Элиас Лённрот. Жизнь и творчество - Эйно Генрихович Карху
Необходимо прежде всего отрешиться от превратного представления, будто Лённрот был всего лишь «скромным лекарем» — он был и высокообразованным филологом-гуманитарием, весьма чутким и прозорливым в понимании главнейших национально-культурных задач своего времени. Да и в понимании проблем народного здравоохранения Лённрот как медик и просветитель вовсе не отставал от своего века, если взглянуть на его деятельность исторически.

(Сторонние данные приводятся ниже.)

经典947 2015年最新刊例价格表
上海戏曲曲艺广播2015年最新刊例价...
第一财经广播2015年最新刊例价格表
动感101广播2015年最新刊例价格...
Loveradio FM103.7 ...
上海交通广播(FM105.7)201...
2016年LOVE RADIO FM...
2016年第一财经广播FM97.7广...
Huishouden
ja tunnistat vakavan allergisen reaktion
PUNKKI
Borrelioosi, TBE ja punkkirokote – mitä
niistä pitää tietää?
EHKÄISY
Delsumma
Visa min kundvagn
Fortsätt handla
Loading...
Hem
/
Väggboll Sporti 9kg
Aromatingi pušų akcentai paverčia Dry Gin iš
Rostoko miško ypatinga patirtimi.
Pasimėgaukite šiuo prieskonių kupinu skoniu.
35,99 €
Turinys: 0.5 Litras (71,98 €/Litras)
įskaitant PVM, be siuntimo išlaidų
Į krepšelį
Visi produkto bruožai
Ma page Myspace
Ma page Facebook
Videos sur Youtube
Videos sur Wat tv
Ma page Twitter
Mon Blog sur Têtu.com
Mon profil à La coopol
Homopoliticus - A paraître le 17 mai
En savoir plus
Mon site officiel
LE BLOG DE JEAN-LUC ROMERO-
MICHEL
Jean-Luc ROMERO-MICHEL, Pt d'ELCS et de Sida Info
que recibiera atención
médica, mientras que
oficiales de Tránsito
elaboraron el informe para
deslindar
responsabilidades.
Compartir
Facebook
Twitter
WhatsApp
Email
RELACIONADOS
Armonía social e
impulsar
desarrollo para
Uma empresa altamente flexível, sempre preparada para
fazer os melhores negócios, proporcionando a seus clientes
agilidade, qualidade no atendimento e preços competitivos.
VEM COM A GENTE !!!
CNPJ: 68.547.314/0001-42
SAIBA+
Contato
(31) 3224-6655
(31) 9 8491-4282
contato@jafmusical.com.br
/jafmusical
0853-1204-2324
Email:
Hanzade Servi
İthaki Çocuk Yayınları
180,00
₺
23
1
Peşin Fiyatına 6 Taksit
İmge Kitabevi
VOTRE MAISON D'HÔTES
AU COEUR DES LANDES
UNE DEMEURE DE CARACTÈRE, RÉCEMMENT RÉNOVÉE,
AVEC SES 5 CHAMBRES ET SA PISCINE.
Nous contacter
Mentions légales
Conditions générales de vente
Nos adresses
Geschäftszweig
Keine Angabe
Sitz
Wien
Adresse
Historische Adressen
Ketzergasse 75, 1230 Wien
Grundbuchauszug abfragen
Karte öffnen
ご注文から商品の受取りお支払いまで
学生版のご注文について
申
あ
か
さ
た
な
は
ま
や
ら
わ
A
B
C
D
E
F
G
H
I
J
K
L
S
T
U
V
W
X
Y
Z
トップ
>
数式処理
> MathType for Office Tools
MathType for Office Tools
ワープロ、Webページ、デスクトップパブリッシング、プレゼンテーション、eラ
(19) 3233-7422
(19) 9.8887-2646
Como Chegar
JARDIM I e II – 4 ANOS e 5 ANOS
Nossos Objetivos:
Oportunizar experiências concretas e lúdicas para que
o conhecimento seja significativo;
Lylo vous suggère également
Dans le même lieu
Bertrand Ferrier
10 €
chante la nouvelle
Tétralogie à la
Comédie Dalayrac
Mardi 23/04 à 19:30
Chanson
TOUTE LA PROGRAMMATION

О филологических возможностях Лённрота свидетельствует, в частности, его языковая подготовка, о которой обычно даже не упоминается в наших изданиях. Начав учиться поздно, только в двенадцать лет, и зная к тому времени только родной финский язык, Лённрот овладел со временем полдюжиной иностранных языков, древних и новых: древнегреческим, латинским, шведским, немецким, русским, в значительной степени французским и английским и вдобавок еще карельским и саамским. Кстати, в латыни и древнегреческом Лённрот чувствовал себя настолько уверенно, что в одно время даже подумывал сменить врачебную должность на место лицейского преподавателя этих языков, а заодно и математики, курс которой ему тоже довелось прослушать в университете (в ту пору университетская подготовка была многопрофильной). Шведский язык, наряду с финским, стал для Лённрота основным литературным языком, на немецком и русском он сравнительно свободно объяснялся, а карельским и саамским обходился в своих экспедиционных поездках по соответствующим регионам.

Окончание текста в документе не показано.